Hans Riemer Credit: Hans Riemer Official Facebook Page

County Councilmember Hans Riemer says he’s prepared to take on a reform of the county’s Department of Liquor Control (DLC).

“I think there’s no question that we need to reform our system,” Riemer said. “I think the county could probably improve its revenues if it had a better, more customer-focused operation.”

Riemer said customers expect variety—hundreds of craft beers, an extensive selection of wines, and unique spirits—which is difficult for the DLC to deliver.

“It’s really hard for restaurants that want to offer a lot of variety,” Riemer said, “and that’s kind of the name of the game right now.”

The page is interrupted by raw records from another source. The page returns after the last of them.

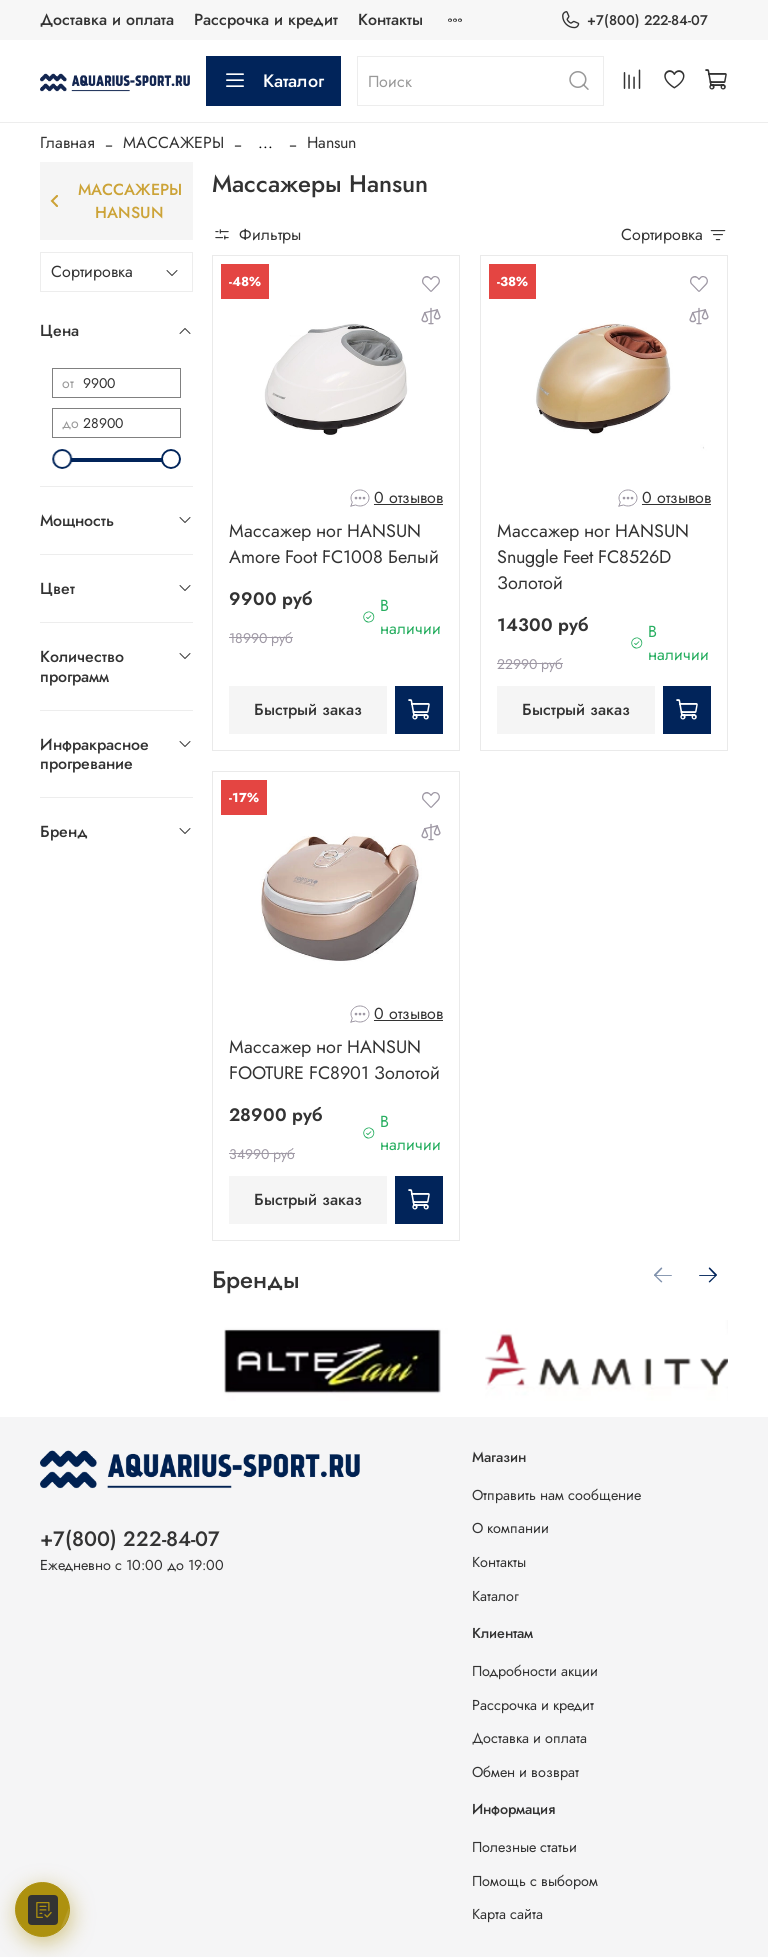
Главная (67, 142)
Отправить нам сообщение (556, 1495)
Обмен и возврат (525, 1772)
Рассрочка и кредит (266, 19)
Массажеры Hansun (116, 201)
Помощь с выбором (535, 1881)
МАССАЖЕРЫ (173, 142)
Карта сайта (507, 1914)
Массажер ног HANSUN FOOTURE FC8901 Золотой (334, 1060)
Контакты (390, 19)
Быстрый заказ (308, 709)
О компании (510, 1528)
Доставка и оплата (107, 19)
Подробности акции (535, 1671)
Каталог (273, 81)
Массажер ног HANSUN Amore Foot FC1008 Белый (334, 544)
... (265, 143)
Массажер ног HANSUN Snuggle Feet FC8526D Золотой (593, 557)
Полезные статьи (524, 1847)
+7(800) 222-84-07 (634, 20)
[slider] (62, 459)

Montgomery County is the only jurisdiction in the country that controls both the retail and wholesale beer, wine and liquor market. The current liquor control system nets the county about $25 million a year in revenue and employs more than 300 union workers in the retail and wholesale operations.

Concerns about the current system returned to the spotlight after a recent Washington Post op-ed, a Bethesda Magazine report and a comment last week by state Comptroller Peter Franchot, who said that reforming the system is “winnable.” However, Franchot also said that the revenue the current systems produces for the county generates strong political support for the DLC that keeps elected officials from challenging the status quo. Franchot said he would be willing to have his office conduct a study on the economic impact of privatization, and he urged business owners to take the lead on the issue.

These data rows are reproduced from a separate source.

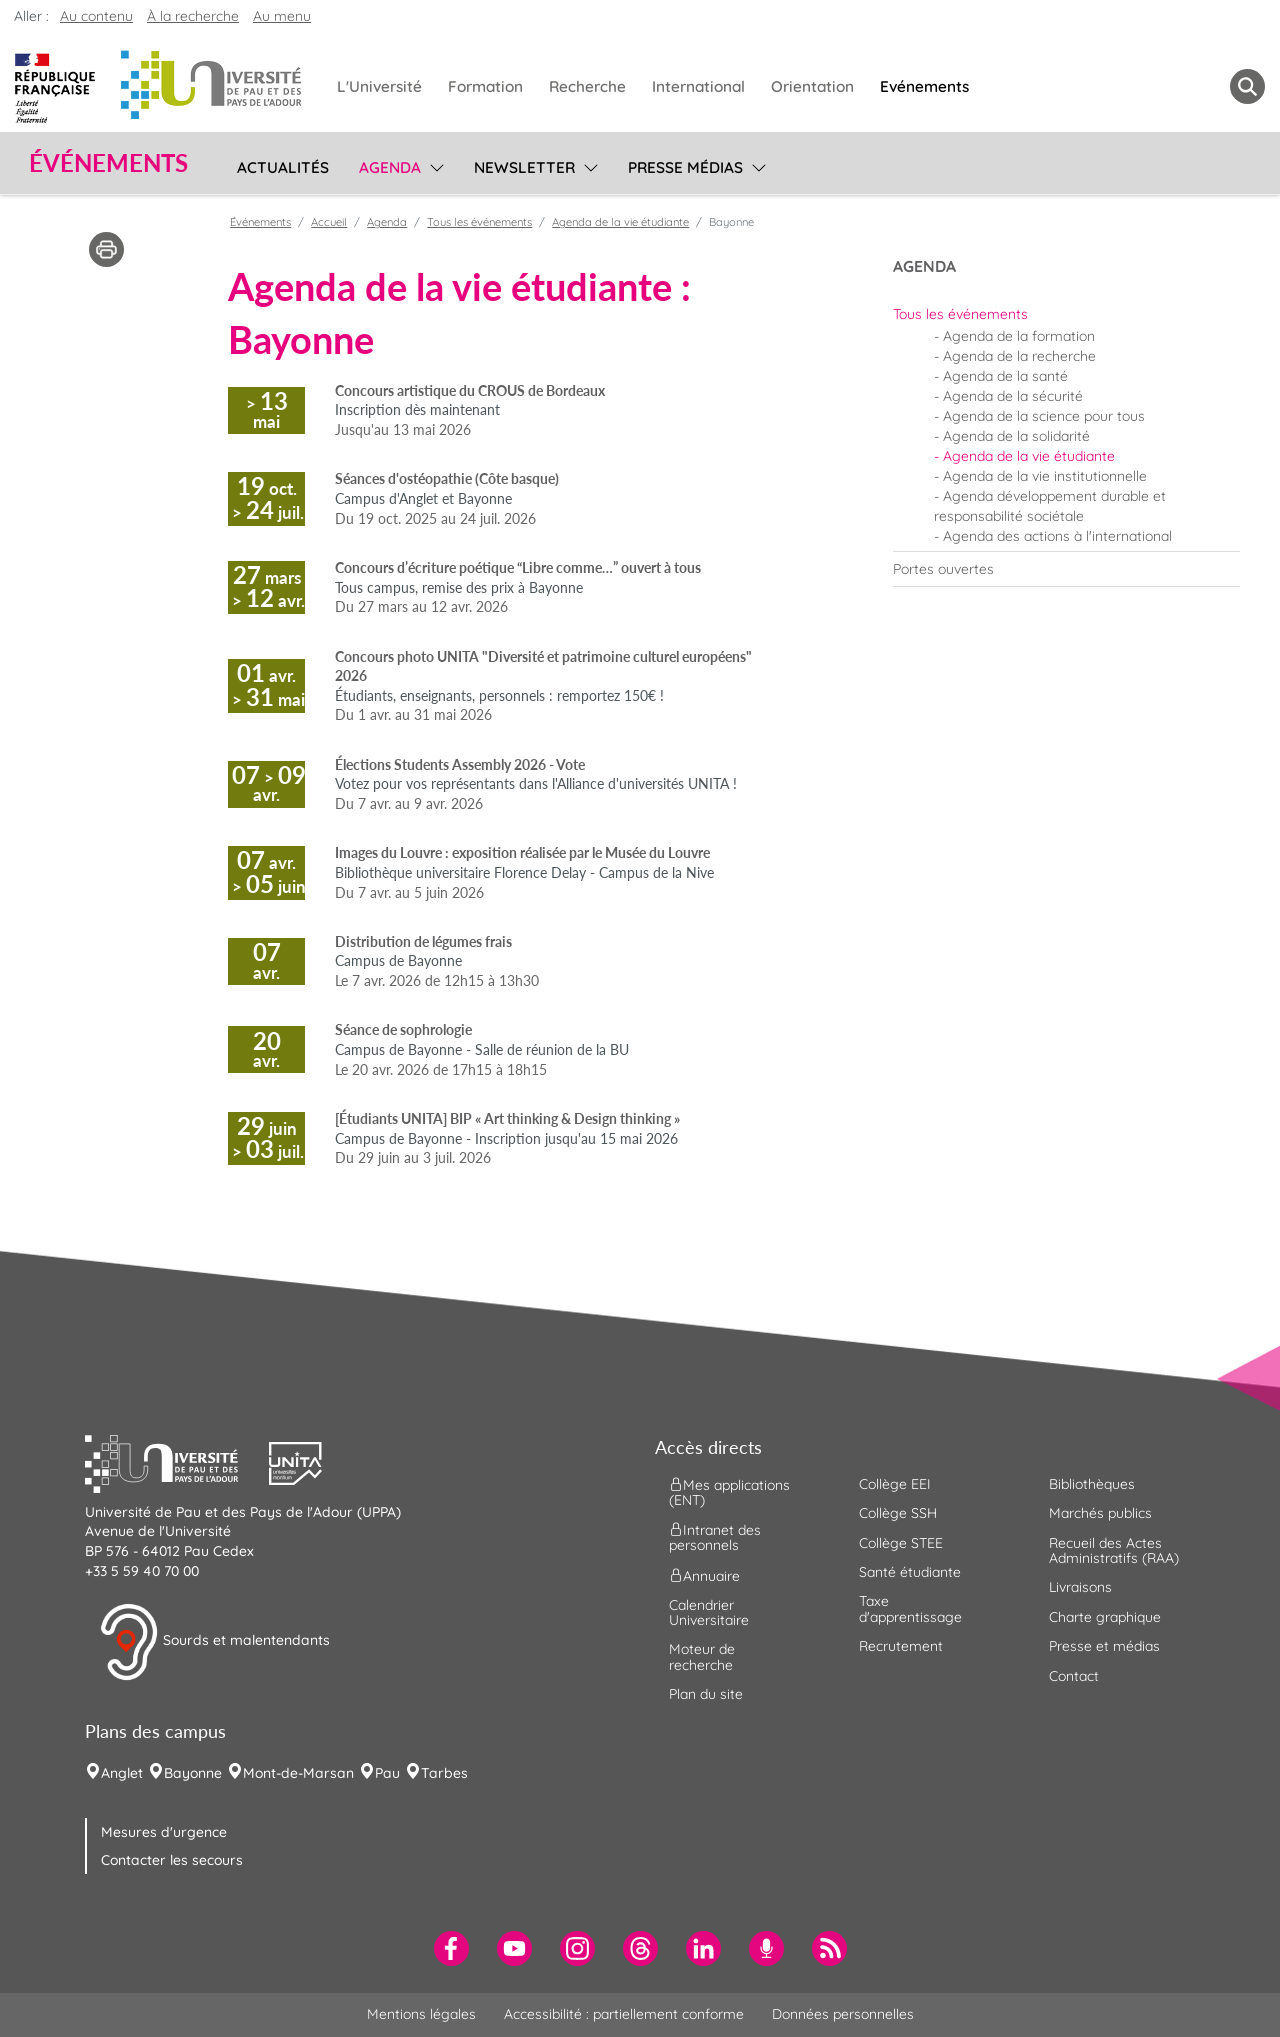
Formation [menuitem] (485, 86)
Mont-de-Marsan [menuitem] (298, 1773)
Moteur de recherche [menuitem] (702, 1656)
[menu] (433, 165)
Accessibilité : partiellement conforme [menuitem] (624, 2014)
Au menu (282, 16)
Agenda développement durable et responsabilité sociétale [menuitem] (1050, 506)
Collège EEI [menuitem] (895, 1484)
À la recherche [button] (193, 16)
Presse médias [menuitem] (685, 167)
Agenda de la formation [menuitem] (1019, 336)
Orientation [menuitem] (812, 86)
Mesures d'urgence (164, 1832)
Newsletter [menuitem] (524, 167)
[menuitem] (1066, 314)
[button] (177, 1461)
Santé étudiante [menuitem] (910, 1572)
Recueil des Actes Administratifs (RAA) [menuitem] (1114, 1550)
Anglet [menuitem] (122, 1773)
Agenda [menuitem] (390, 167)
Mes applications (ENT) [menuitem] (729, 1491)
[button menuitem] (1247, 86)
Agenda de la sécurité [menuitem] (1013, 396)
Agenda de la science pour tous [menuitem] (1044, 416)
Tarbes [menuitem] (444, 1773)
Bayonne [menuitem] (193, 1773)
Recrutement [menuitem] (901, 1646)
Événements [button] (108, 163)
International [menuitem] (698, 86)
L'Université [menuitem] (379, 86)
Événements (260, 222)
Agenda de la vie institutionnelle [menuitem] (1045, 476)
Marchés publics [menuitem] (1100, 1513)
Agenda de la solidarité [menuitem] (1016, 436)
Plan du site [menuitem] (706, 1694)
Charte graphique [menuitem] (1105, 1617)
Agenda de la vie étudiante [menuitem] (1029, 456)
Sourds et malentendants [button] (214, 1642)
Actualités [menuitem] (283, 167)
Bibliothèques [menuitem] (1092, 1484)
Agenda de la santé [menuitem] (1005, 376)
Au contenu (96, 16)
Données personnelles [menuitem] (843, 2014)
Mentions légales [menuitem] (421, 2014)
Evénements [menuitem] (924, 86)
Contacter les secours (172, 1860)
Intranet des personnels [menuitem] (715, 1537)
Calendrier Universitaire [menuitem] (709, 1612)
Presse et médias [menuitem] (1104, 1646)
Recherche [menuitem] (587, 86)
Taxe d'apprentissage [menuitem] (910, 1608)
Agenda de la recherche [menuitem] (1019, 356)
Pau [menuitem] (387, 1773)
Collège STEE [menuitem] (901, 1543)
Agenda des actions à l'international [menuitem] (1057, 536)
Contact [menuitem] (1074, 1676)
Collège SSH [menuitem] (898, 1513)
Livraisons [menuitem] (1080, 1587)
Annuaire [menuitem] (704, 1575)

Riemer said he has already begun taking on the issue in his role as a principal advocate for the Nighttime Economy Task Force, which last year released an extensive list of recommendations, including later business hours for bars and undertaking an Office of Legislative Oversight study to better understand how the DLC can improve its services.

“I’m going to attack this issue and try to make a change,” Riemer said. He added that he wants to figure out how to make the existing DLC run more like a business.

“If it’s viable to make some big changes at the Department of Liquor Control that make it more supportive of local restaurants and more market competitive in terms of service, then I think that would be great,” Riemer said. “If that’s impossible, then we have to think of more drastic options.”


Restaurateurs currently cite a 25 percent markup on special orders as a problem, as well as the inability to know if what they order will actually be delivered. Customers, meanwhile, have complained about the lack of retail stores and the stores’ limited selection, according to the recent Bethesda Magazine article on the DLC.

“I think we should have retail stores that are attractive and well-staffed,” Riemer said. “Right now, sort of, we don’t do that.”

As for the 300-plus DLC employees who are members of United Food and Commercial Workers Local 1994 MCGEO, and who have fought privatization efforts in the past, Riemer said he plans to help them no matter what happens.


“There’s no question that those employees need to be taken care of,” Riemer said. “That’s an assumption for me, that whatever we do, those guys are OK.”

Riemer said he doesn’t believe reforming the DLC will create a safety issue in terms of providing more access to alcohol or more opportunities for minors to purchase it. But he said he understands the need to preserve the county’s character.

“I think it’s good we don’t have liquor stores on every corner,” Riemer said. “I think there’s a benefit to having some controls.”


But he said choice and providing consumers with what they want is at the center of the issue.

“The culture is changing,” Riemer said. “Our model works fine if all you want is Bud or Coors, but if you want to serve hundreds of kinds of different drinks, that model becomes a real problem for the restaurants.”